We constantly hear that the French are not good at learning foreign languages. Sometimes we’re told that it’s because we love our own language more than any other, because our language is so complicated to master that we have no “room” for others, or that the territorial occupation of France was so extensive that it isn’t necessary to learn foreign languages, etc.
So, what are the reasons for learning a foreign language? Do we really need to learn other languages?

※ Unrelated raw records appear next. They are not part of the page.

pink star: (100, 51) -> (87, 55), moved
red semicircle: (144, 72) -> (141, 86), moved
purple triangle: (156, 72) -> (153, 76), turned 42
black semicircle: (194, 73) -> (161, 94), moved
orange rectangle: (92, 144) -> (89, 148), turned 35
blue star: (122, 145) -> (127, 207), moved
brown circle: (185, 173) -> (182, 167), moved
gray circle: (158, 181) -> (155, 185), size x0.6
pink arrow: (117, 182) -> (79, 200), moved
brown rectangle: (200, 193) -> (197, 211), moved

What are the real virtues of learning foreign languages?
1. Travel easily
“With languages, you are at home anywhere”
Edmund de Waal
Travelling in a foreign country with ease, understanding instructions, communicating with people you meet, not missing out on a guided tour and even understanding a restaurant’s menu… there is no doubt that learning a foreign language – or better still, mastering several of them – is like having a pass to the world!
2…. and meet new people!
“Language is the roadmap of a culture. It tells you where its people come from and where they are going”
Rita Mae Brown
When meeting new people in a foreign country, speaking their language is an obvious facilitator. And they might even enjoy your little “Frenchy” accent!

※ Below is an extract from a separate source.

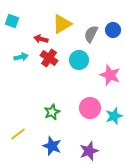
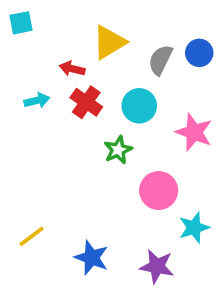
cyan square: (12, 21) -> (21, 23), moved, turned -32
green star: (52, 112) -> (118, 150), moved
cyan star: (114, 116) -> (194, 228), moved
purple star: (89, 151) -> (157, 266), turned 30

When foreigners come to France and visit Paris, we can’t advise enough that they learn at least a few words of our language (French, foreign language) to ensure a more pleasant and enriching experience, can we?
3. Open your mind to the culture of the country
“Studying another language is not only about learning other words for the same things, but also about learning another way of thinking about those things”

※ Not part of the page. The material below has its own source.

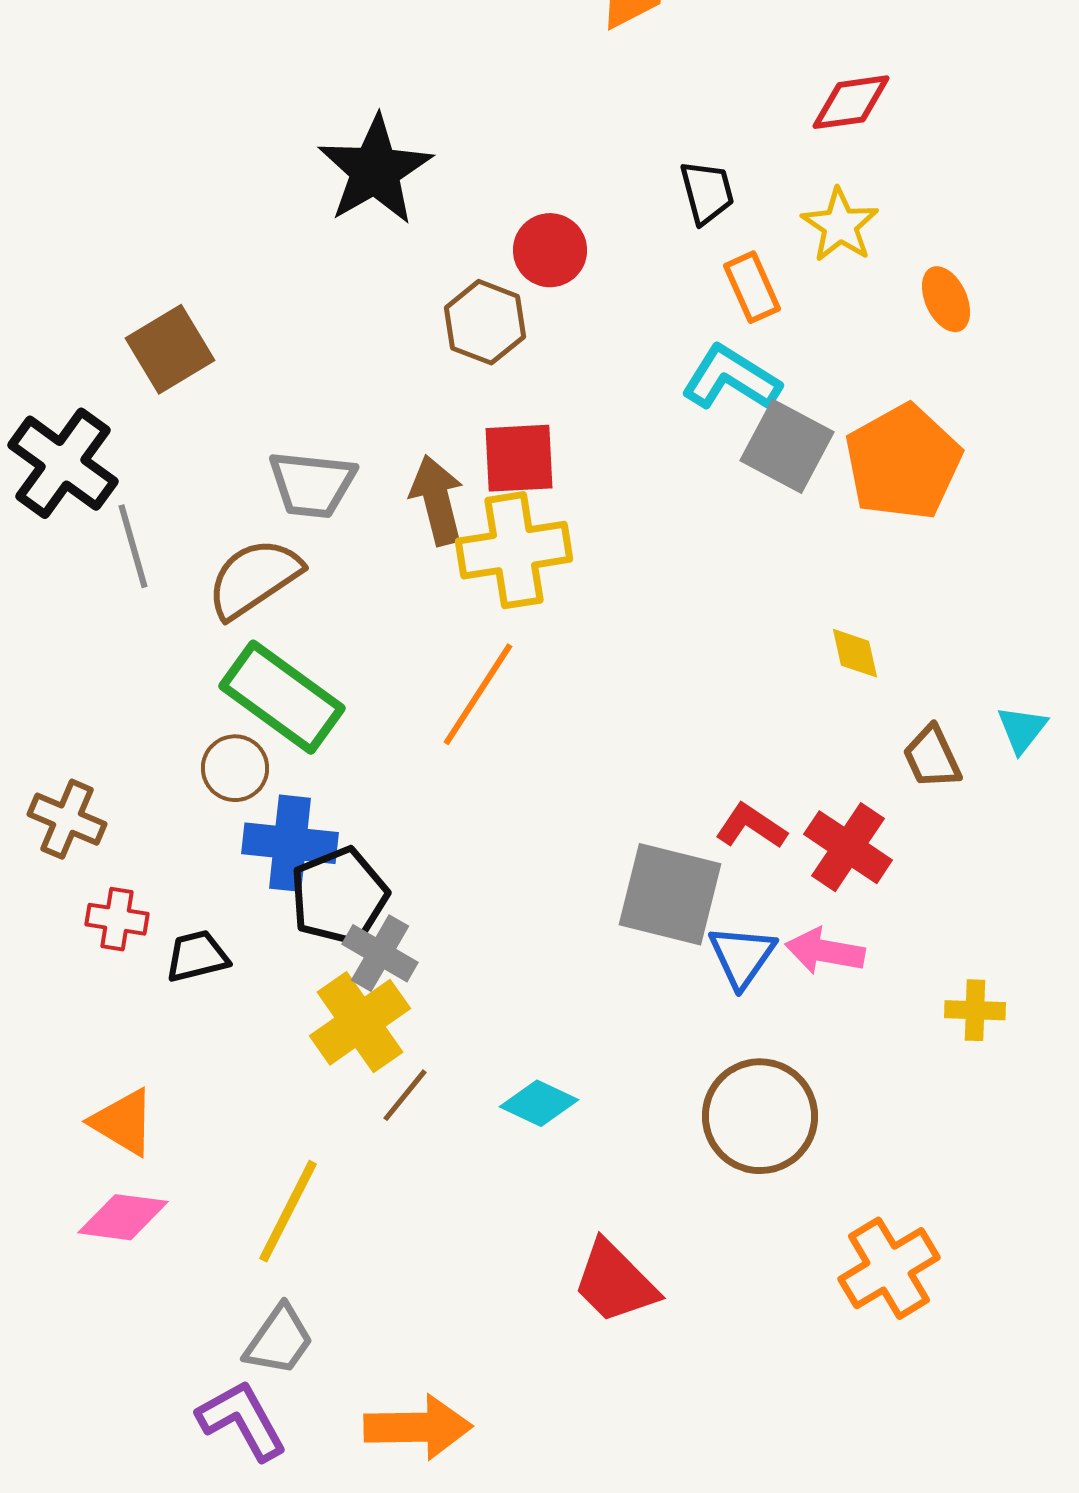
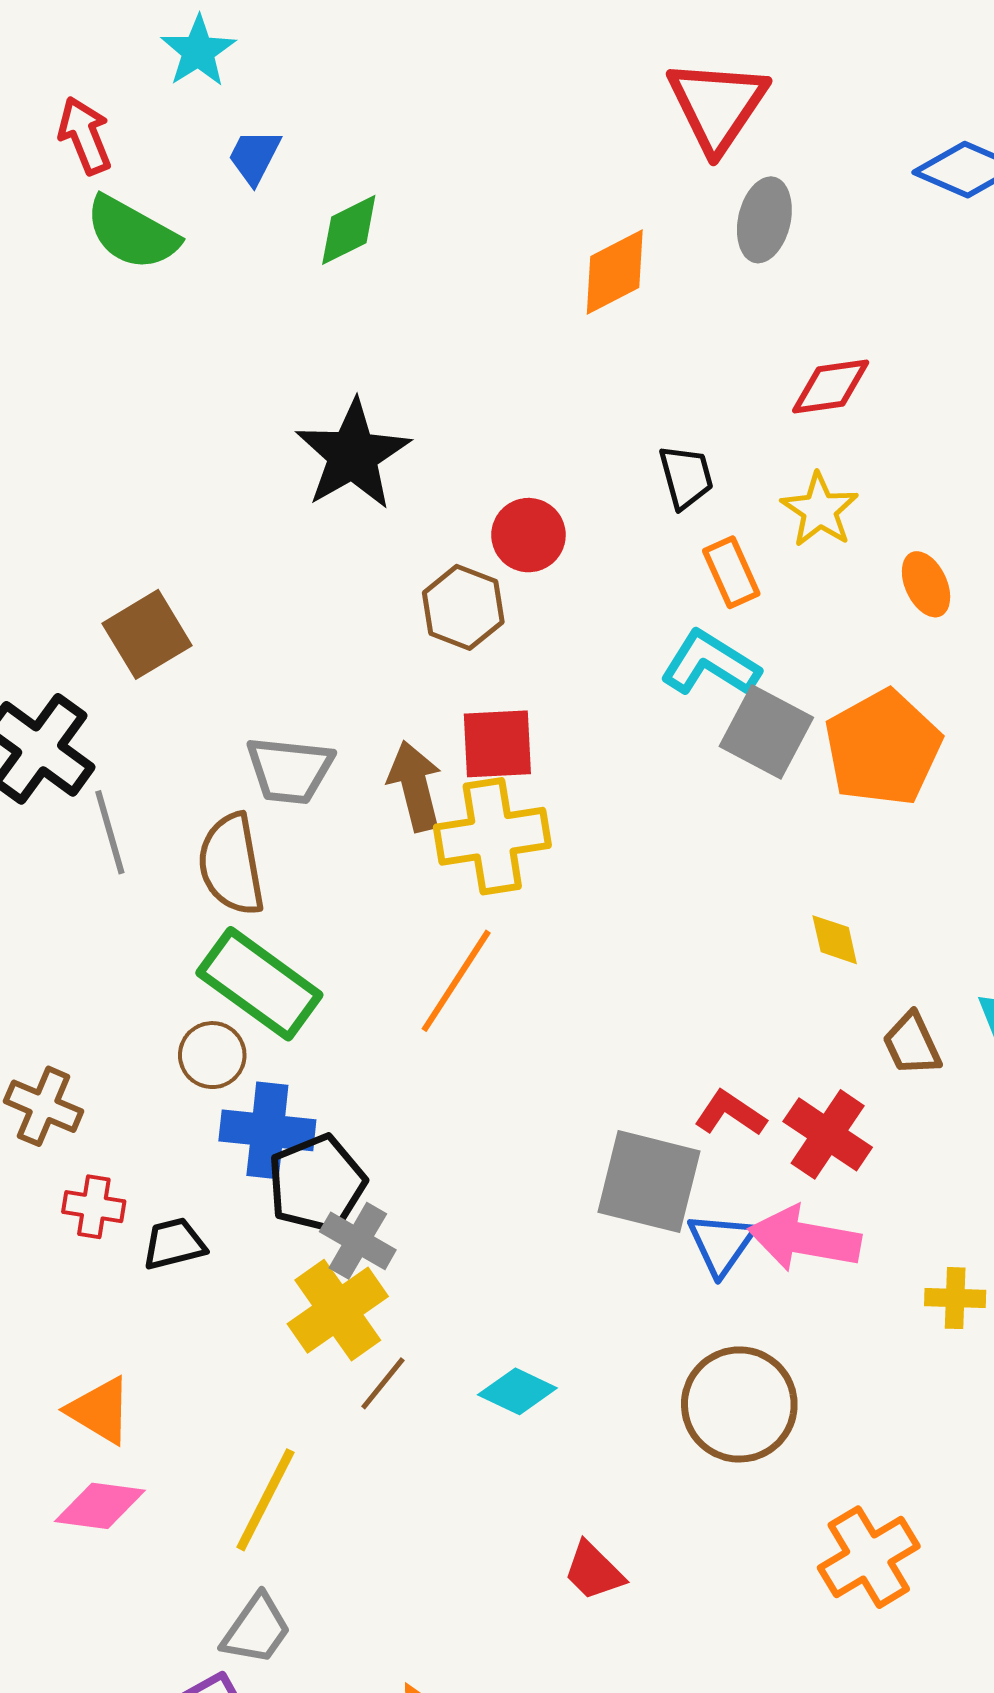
brown semicircle: (254, 578) -> (231, 864), turned -66
pink arrow: (825, 951) -> (805, 1239), size x1.4
red trapezoid: (615, 1282) -> (594, 1571), size x0.7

Learning a new language naturally leads to increased interest in the culture surrounding the language. Through language, we learn a whole new way of thinking and of looking at the world from the perspective of native speakers in that part of the world. We learn how to live differently, with new traditions, new food, and so much more.
4. Leave behind preconceived notions
“He who learns the language of a people will have no need to fear the people”
Fears, preconceived notions, and stereotypes can only survive in ignorance. Through learning a language, and thus a culture, your vision of the country changes and becomes more refined and realistic.
Teaching a second language to children from primary school onwards, even in kindergarten, tends to improve their tolerance towards “foreigners” and thus facilitates their development in a globalised society.
5. Build patience
Learning a second foreign language takes time. It is an intellectual exercise that helps you build patience and perseverance, two characteristics that are increasingly rare (and yet appreciated) in a society that seeks to live in “real time”.
6. A professional advantage
Mastery of one or more modern languages is an undeniable advantage when looking for a job. Mastering French and English or French and Spanish or French and German is a great gateway to a career across Europe.
For professionals, being able to speak, or even read and write, in another language offers a substantially larger potential market for job searches.
Of course, once you’re in the company, reading in a foreign language (in particular English) allows you to benefit from much more extensive library of resources to develop your professional skills and knowledge, and even enables you to bring a differentiating vision to your clients.
7. Develop your cognitive abilities
Language learning seems to improve our cognitive health (flexibility, intellectual speed, better analytical capacity).
In particular, a recent study in the Journal of Neuroscience, which looked at bilingualism, showed greater intellectual flexibility, enabling bilingual people to perform cognitive tasks more quickly and easily than others.
8. Delay ageing
According to an empirical study in the scientific journal Annals of Neurology, older people who speak one or more foreign languages have better cognitive health (intelligence, reading ability, alertness) than others.
Another American study conducted on 450 people, half of whom had been bilingual since childhood, seems to show that the latter develop Alzheimer’s symptoms on average four or five years later than the others.
In schools, teaching a foreign language to children facilitates learning a second foreign language, in addition to their native tongue, and it’s becoming a priority for the French Ministry of Education. And according to all the evidence, this is a good thing for their social and, surprisingly, even their physiological development.
So does learning foreign languages make us better?
Linguists, translators-interpreters, language lovers, travellers and culture lovers will probably answer with a resounding yes!
But as the author of an article on the website mondelangues.fr all polyglots are far from being humanists or benevolent and altruistic characters: the high Nazi dignitary Göbbels spoke French fluently, Viktor Bout, a Russian arms dealer, mastered a good ten languages, etc.
No doubt an interest in languages often reveals an interest in others, their cultures and thus more humanistic personalities. But beware of broad generalizations, because they can never be applied systematically!